O olhar que sabe ver a essência e a beleza

O olhar que sabe ver a essência e a beleza
A atenção é a mais alta forma de generosidade

A criança tem o olhar desnudo. Olhar desnudo é o olhar despido da roupagem inventada pelos homens.  É aquele que vê as coisas do jeito que elas são... E as coisas assim é que dão prazer na gente. Só o olhar desnudo é capaz de enxergar a beleza do dia amanhecendo, do vento soprando ou da chuva caindo. A beleza está na essência e dela, depende o desejo pela vida. 

Para entender melhor esse olhar, basta à lembrança frustrante de voltarmos adultos a lugares frequentados na infância e memorizados como especialmente belos.  A estranha sensação de que o lugar, na verdade, não parece tão belo assim e, muito menos tão especial, nos incomoda... E, em algumas vezes, nos deprime.    

O olhar do pai “sustenta” o olhar do filho. É com base nesse olhar que a criança aprende a se relacionar com o mundo, com as pessoas e com ela mesma. Rubem Alves diz em uma de suas metáforas, que o olhar do professor pode transformar os alunos em sapos ou príncipes.  O olhar da mãe pode ser de bruxa ou de fada; do colega, de herói ou bandido. O nosso olhar pode ser de alegria ou tristeza, de coragem ou desânimo, de ousadia ou timidez, de falta ou de busca.

Cuidar do olhar é escolha pessoal para quem vive sozinho, mas é dever para quem educa. Deepack Chopra, famoso escritor e mentor indiano, diz que “o olhar do adulto deve ensinar à criança que o estado natural de qualquer ser humano é um campo de todas as possibilidades.” E que por isso ela é capaz de crescer feliz, fazendo com prazer as coisas da vida. Fazer com prazer é tarefa fácil para a criança, nem tanto para o adulto.

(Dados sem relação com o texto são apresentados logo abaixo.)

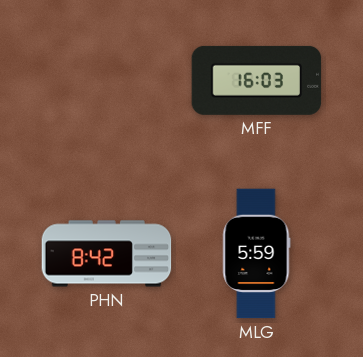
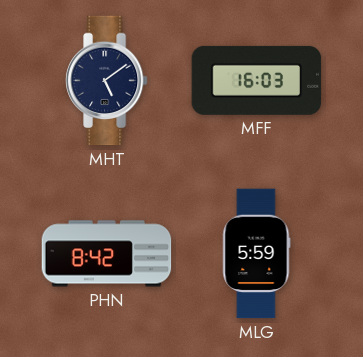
MHT: none -> 5:09
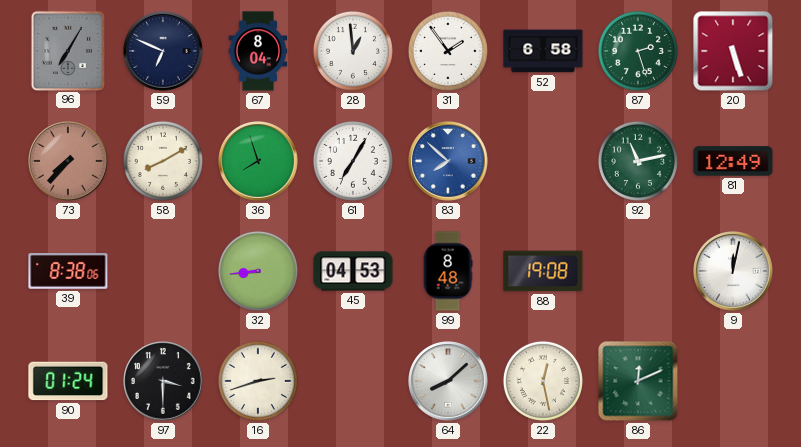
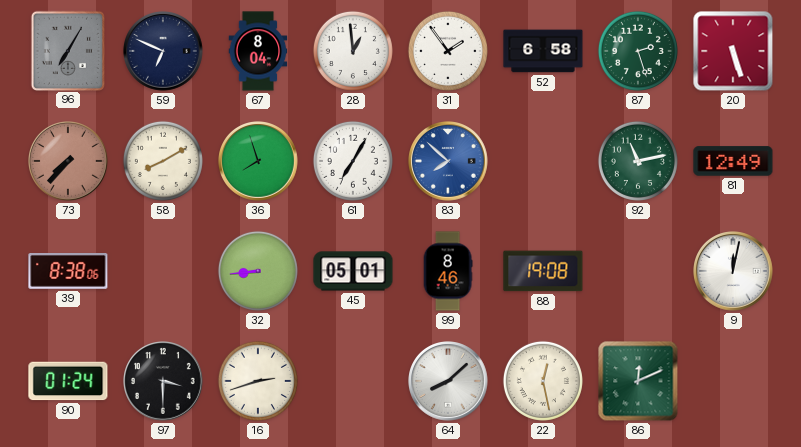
45: 04:53 -> 05:01
99: 8:48 -> 8:46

As civilizações mais antigas respeitam culturalmente os mestres dos olhares. Os velhos ensinam aos jovens que o mundo deve ser visto na sua essência, com beleza e sabedoria. Por isso, acredito que na velhice retomamos o olhar desnudo e, paradoxalmente, defendo a tese de que só a criança e o velho sabem ver a essência. A criança porque ainda não aprendeu a olhar as coisas estereotipadas e o velho, porque já descobriu que esse olhar é cego.  A criança porque quer saber tudo e o velho, não quer saber mais nada. A criança porque quer crescer feliz e o velho, morrer tranqüilo.

É claro que os críticos de plantão dirão que sou romântica e ingênua ao excesso. E que a crua realidade mancha e embaça o olhar de qualquer um. Também eu acredito que a vida dura de milhões de brasileiros e a pobreza extrema de outros tantos, poderia, sim, legitimar o olhar triste, desanimado e terrivelmente desmotivador. No entanto, tenho trabalhado em ricas empresas multinacionais e em pobres municípios, do sertão da Bahia, que denunciam a ilógica dessa ideia.    

O olhar proativo, de busca e de otimismo independe da riqueza material. Ele inclui ouvir e acolher. Quem sabe olhar a essência, sabe entregar-se ao outro com sensibilidade e afetividade. E esse olhar não é tão velado assim. Para possuí-lo basta manter-se atento à vida que nos cerca. Afinal, como afirma Simone Weil, “a atenção é a mais alta forma de generosidade”. E só a generosidade desnuda o olhar da roupagem hipócrita de um mundo viciado nas aparências.